Resumo criado por JUSTICIA, o assistente de inteligência artificial do Jus.

O §1º do art. 496 do CPC garante remessa necessária automática contra a Fazenda Pública, mas sua aplicação assegura celeridade e segurança jurídica no processo?

Resumo: O presente estudo examina o §1º do art. 496 do Código de Processo Civil de 2015 (CPC/2015), dispositivo que disciplina a remessa necessária em sentenças desfavoráveis à Fazenda Pública, mesmo diante da ausência de recurso voluntário. Analisa-se sua aplicação prática, repercussões doutrinárias e jurisprudenciais, bem como os impactos na celeridade, segurança e previsibilidade processual. A metodologia adotada consiste em revisão bibliográfica crítica, análise de precedentes recentes do Superior Tribunal de Justiça (STJ) e reflexão acerca dos desafios enfrentados na prática forense. Conclui-se que o §1º do art. 496 do CPC/2015 constitui avanço significativo no regime da remessa necessária, embora persista a necessidade de ajustes legislativos e procedimentais para garantir plena efetividade.

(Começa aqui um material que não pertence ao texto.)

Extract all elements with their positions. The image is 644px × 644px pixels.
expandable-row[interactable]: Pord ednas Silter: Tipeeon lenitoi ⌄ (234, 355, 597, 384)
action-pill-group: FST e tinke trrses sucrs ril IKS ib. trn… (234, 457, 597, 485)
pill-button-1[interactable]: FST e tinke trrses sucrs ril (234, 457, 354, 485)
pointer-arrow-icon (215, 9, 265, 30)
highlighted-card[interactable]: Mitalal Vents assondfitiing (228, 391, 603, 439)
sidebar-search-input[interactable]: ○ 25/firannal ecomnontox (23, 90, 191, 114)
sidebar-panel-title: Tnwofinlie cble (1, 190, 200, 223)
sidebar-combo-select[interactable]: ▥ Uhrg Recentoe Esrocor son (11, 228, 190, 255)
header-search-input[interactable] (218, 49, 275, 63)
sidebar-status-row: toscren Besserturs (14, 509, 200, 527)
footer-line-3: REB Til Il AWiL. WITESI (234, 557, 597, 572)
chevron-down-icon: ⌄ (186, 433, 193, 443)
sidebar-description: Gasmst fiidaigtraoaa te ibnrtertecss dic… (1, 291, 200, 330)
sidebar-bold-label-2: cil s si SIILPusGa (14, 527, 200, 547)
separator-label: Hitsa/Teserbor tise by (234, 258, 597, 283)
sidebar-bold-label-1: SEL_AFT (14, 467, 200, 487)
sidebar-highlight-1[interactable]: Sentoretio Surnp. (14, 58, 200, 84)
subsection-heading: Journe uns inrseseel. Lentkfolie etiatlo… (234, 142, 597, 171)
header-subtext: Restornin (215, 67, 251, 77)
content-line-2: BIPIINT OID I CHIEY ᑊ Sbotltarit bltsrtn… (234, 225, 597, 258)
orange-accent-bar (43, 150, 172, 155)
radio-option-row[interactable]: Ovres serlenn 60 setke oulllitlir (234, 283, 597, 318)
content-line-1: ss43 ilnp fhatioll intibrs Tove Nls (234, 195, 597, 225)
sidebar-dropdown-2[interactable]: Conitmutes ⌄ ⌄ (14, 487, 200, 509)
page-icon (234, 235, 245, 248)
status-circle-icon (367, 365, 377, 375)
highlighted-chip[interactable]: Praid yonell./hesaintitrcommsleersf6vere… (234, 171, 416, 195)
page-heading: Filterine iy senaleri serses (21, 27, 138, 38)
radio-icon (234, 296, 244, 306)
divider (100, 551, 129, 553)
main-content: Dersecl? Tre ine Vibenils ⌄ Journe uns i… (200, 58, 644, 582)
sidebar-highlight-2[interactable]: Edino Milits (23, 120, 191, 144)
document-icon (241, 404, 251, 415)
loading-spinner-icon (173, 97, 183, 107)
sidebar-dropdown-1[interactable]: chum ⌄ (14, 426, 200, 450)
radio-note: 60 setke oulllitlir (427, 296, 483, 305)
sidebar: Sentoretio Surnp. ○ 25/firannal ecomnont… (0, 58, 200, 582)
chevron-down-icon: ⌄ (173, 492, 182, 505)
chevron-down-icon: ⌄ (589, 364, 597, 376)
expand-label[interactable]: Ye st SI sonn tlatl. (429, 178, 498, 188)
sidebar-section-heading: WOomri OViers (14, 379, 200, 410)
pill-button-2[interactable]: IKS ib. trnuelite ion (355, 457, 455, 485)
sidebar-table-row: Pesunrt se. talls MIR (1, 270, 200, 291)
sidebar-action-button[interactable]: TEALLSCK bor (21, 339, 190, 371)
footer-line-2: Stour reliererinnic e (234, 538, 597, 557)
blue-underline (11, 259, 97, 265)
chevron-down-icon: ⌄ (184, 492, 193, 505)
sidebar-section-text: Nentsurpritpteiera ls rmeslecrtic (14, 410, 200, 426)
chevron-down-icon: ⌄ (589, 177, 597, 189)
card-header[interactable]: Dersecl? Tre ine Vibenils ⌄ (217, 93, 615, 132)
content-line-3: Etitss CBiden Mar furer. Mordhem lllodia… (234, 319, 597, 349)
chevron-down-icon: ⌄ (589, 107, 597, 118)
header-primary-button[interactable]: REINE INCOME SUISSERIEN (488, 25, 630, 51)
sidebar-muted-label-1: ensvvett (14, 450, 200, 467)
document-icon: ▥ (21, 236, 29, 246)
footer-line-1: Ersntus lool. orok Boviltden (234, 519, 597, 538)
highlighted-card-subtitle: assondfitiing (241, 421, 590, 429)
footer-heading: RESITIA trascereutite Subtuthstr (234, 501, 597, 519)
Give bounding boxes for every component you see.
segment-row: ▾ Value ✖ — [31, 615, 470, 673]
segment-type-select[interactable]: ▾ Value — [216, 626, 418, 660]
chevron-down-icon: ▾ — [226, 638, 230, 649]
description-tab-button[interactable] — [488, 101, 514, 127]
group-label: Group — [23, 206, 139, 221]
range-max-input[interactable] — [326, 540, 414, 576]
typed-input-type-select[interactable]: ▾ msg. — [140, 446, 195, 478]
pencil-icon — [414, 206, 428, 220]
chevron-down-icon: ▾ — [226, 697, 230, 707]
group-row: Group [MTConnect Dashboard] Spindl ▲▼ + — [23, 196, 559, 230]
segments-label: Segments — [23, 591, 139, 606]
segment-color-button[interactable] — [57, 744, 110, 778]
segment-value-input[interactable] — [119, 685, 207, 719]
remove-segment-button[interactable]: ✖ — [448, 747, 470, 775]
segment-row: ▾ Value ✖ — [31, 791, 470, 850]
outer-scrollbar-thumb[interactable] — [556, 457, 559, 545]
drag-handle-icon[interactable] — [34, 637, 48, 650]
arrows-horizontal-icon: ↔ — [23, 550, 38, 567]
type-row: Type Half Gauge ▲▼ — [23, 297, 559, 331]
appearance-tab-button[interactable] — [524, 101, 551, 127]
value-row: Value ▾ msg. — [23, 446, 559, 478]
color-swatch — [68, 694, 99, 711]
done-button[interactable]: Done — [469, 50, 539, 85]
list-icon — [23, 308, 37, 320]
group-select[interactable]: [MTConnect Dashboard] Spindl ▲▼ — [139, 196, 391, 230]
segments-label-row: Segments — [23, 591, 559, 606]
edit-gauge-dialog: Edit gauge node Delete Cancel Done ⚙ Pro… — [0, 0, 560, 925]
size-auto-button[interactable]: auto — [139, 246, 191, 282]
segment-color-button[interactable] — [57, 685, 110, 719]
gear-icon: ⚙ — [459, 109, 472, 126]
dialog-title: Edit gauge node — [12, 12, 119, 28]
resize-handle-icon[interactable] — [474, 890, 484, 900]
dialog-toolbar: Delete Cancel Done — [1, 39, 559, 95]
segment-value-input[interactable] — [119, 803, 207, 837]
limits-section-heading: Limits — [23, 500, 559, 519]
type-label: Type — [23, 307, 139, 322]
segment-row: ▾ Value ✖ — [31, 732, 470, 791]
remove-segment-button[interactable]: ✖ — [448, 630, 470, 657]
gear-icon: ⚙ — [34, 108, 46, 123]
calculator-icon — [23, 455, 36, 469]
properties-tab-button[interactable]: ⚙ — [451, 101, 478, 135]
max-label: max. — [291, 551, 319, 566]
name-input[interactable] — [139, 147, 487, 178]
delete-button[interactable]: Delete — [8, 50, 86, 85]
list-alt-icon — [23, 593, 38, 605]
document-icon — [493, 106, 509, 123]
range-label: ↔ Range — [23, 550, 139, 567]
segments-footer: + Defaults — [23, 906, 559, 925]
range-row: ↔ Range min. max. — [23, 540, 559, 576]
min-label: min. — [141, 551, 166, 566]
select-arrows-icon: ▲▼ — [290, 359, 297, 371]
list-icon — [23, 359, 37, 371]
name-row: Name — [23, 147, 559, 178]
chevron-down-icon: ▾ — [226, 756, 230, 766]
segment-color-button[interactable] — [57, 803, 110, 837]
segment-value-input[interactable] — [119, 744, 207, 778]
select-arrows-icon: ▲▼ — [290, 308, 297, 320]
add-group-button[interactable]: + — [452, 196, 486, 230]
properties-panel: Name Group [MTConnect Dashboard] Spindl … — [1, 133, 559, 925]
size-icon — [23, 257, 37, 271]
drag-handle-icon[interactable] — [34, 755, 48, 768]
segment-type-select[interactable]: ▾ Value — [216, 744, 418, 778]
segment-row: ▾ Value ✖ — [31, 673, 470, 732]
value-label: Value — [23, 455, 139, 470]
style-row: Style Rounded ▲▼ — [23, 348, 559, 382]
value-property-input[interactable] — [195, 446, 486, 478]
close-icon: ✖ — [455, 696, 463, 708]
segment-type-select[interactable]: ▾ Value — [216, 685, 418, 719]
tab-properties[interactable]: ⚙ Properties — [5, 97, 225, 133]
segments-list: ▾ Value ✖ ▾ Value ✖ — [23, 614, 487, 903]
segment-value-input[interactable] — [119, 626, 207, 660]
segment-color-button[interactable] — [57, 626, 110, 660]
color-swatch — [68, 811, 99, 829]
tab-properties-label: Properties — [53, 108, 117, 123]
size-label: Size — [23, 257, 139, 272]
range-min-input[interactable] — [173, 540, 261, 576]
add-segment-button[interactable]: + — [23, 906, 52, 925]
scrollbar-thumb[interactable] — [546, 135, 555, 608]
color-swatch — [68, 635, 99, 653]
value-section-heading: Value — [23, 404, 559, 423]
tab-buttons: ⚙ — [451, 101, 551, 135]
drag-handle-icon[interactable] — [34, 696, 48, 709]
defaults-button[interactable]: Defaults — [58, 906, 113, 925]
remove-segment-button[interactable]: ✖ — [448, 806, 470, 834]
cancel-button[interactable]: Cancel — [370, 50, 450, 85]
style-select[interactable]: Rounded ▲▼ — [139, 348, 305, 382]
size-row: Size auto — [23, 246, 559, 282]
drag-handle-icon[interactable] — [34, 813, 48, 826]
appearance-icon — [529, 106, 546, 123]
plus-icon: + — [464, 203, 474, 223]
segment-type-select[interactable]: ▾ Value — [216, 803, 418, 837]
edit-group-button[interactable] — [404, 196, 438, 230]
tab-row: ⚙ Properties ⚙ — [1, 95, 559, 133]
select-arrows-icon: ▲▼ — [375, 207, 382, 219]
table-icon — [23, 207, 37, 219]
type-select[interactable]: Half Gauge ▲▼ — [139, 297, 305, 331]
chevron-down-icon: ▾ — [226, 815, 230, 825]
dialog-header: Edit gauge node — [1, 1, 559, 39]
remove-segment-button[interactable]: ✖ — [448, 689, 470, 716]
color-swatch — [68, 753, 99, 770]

Palavras-chave: Remessa necessária; Fazenda Pública; CPC/2015; §1º do art. 496; eficiência processual; segurança jurídica.


1. Introdução

A remessa necessária é instituto processual que visa assegurar o reexame das decisões judiciais proferidas contra a Fazenda Pública, independentemente de provocação da parte vencedora. Com a edição do CPC/2015, o art. 496 passou a concentrar as hipóteses de aplicação do instituto, conferindo maior delimitação em comparação ao CPC/1973, e introduziu inovações de relevância prática. Destaca-se, nesse contexto, o §1º do referido artigo, que estabelece a remessa automática dos autos ao tribunal caso a Fazenda não interponha apelação, impondo ao presidente do tribunal o dever de avocação diante de eventual omissão do juízo de origem.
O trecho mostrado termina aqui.